Chief Justice John G. Roberts Jr. circulated memos in early February 2016 pressing fellow justices to halt President Barack Obama's Clean Power Plan before a lower court could weigh in.
The New York Times published 16 pages of those confidential documents on Friday, detailing exchanges among the justices over five days from February 5 to February 9. The memos show Roberts leading a 5-4 conservative majority to issue an emergency stay on February 9, blocking the Environmental Protection Agency rule targeting power plant emissions.

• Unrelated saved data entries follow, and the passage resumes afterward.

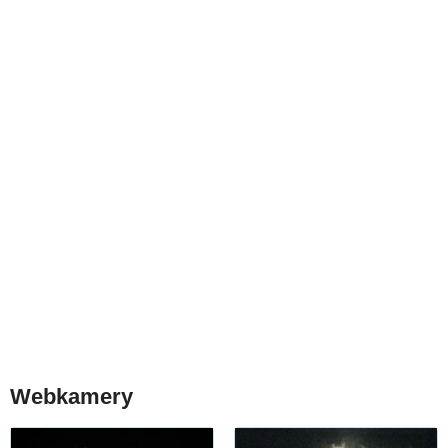
Webkamery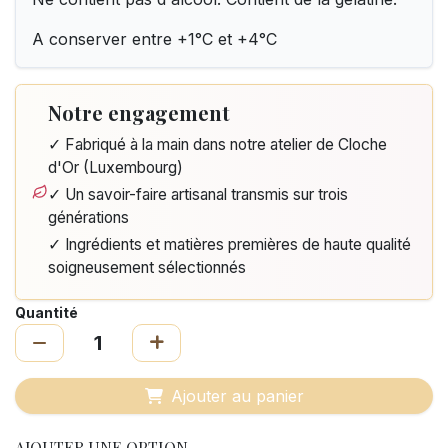
A conserver entre +1°C et +4°C
Notre engagement
✓ Fabriqué à la main dans notre atelier de Cloche
d'Or (Luxembourg)
✓ Un savoir-faire artisanal transmis sur trois
générations
✓ Ingrédients et matières premières de haute qualité
soigneusement sélectionnés
Quantité
Ajouter au panier
AJOUTER UNE OPTION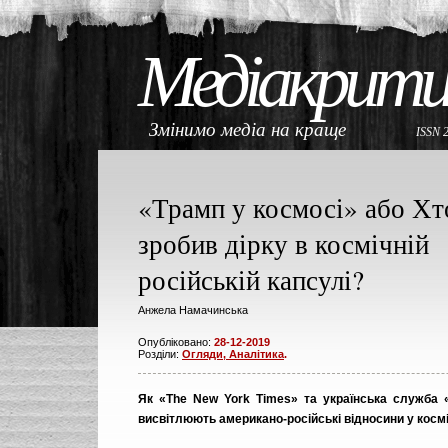
Медіакрити
Змінимо медіа на краще
ISSN 
«Трамп у космосі» або Хт
зробив дірку в космічній
російській капсулі?
Анжела Намачинська
Опубліковано:
28-12-2019
Розділи:
Огляди, Аналітика
.
Як «The New York Times» та українська служба 
висвітлюють американо-російські відносини у косміч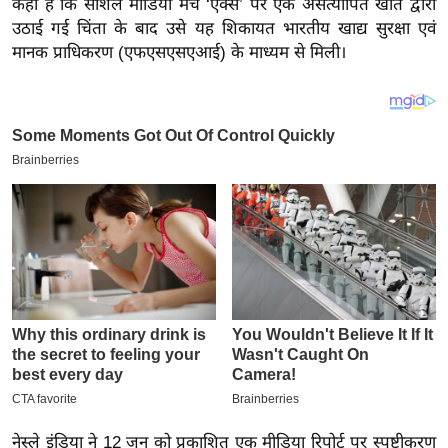
कहा है कि सोशल मीडिया मंच ‘एक्स’ पर एक असत्यापित खाते द्वारा
य
उठाई गई चिंता के बाद उसे यह शिकायत भारतीय खाद्य सुरक्षा एवं
ब
मानक प्राधिकरण (एफएसएसएआई) के माध्यम से मिली।
ज
ट
खे
ल
क्रि
के
ट
I
P
L
2
0
2
6
नेस्ले इंडिया ने 12 जून को प्रकाशित एक मीडिया रिपोर्ट पर स्पष्टीकरण
क्रा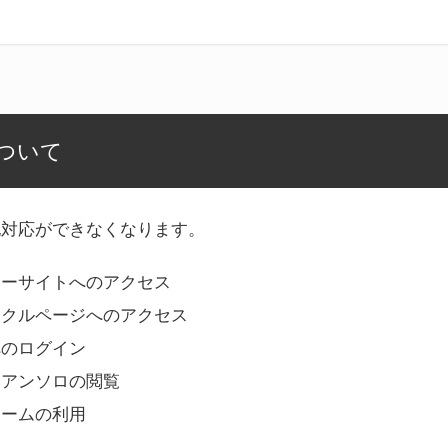
ついて
記対応ができなくなります。
リーサイトへのアクセス
ークルページへのアクセス
へのログイン
Bアンソロの閲覧
ォームの利用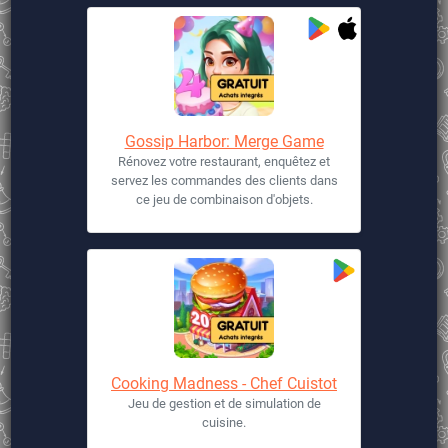
Gossip Harbor: Merge Game
Rénovez votre restaurant, enquêtez et
servez les commandes des clients dans
ce jeu de combinaison d'objets.
Cooking Madness - Chef Cuistot
Jeu de gestion et de simulation de
cuisine.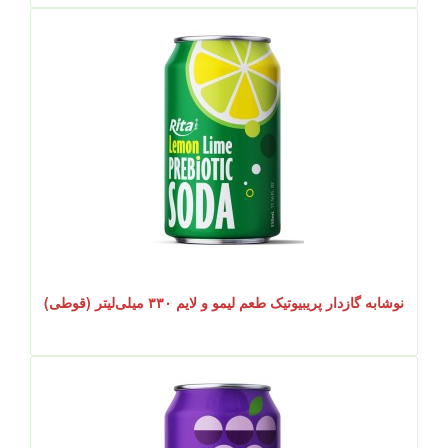
نوشابه گازدار پریبیوتیک طعم لیمو و لایم ۳۳۰ میلی‌لیتر (قوطی)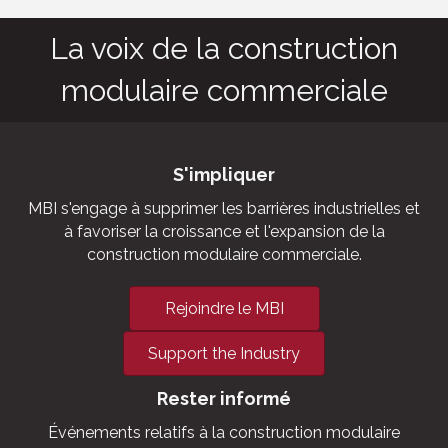
La voix de la construction
modulaire commerciale
S'impliquer
MBI s'engage à supprimer les barrières industrielles et
à favoriser la croissance et l'expansion de la
construction modulaire commerciale.
Rejoindre le MBI
Support the Industry
Rester informé
Événements relatifs à la construction modulaire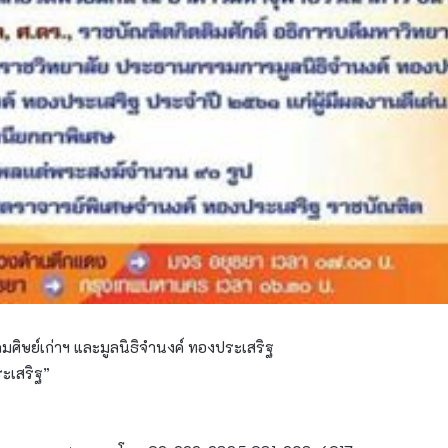
ิษย์เก่าฯ และมูลนิธิจำนงค์ ทองประเสริฐ
ะเสริฐ”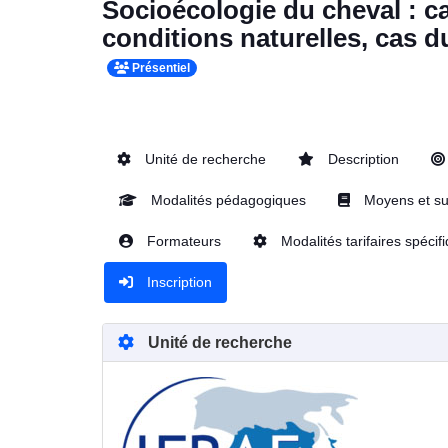
Socioécologie du cheval : ca
conditions naturelles, cas d
Présentiel
Unité de recherche
Description
Modalités pédagogiques
Moyens et su
Formateurs
Modalités tarifaires spécif
Inscription
Unité de recherche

Roberts described the EPA regulation as "the most expensive regulation ever imposed on the power sector," projecting costs up to $480 billion for states and industry. In a memo, he argued the rule faced long odds of surviving judicial review.
"Without a stay of the EPA's rule, both the states and private industry will suffer irreparable harm from a rule that is—in my view—highly unlikely to survive."
Justice Stephen G. Breyer, writing for the liberal dissenters, called the move unusual. The stay bypassed the D.C. Circuit Court of Appeals, where challenges to the rule were pending, and skipped the court's typical briefing and oral argument process.
Justice Samuel A. Alito Jr. and Anthony M. Kennedy joined Roberts, Clarence Thomas, and Samuel Alito in the majority. Justices Ruth Bader Ginsburg, Sonia Sotomayor, Elena Kagan, and Stephen Breyer opposed it.

"I recognize that the posture of this stay request is not typical," Roberts acknowledged in one document, obtained by the Times through an unidentified source.
Legal scholars trace the modern "shadow docket"—unsigned orders on emergency appeals—to this Clean Power Plan case. The Times analysis highlights how the memos reveal Roberts' pivotal role in building consensus for quick action.
Joan Biskupic, Supreme Court biographer and CNN analyst, reviewed the documents.
Stephen Vladeck, University of Texas law professor and shadow docket critic, called the release a rare glimpse into deliberations. "The 5-4 split mirrors today's divisions, but this was the origin story," Vladeck said in an interview. He noted the memos show justices grappling with bypassing the D.C. Circuit despite its denials of stays.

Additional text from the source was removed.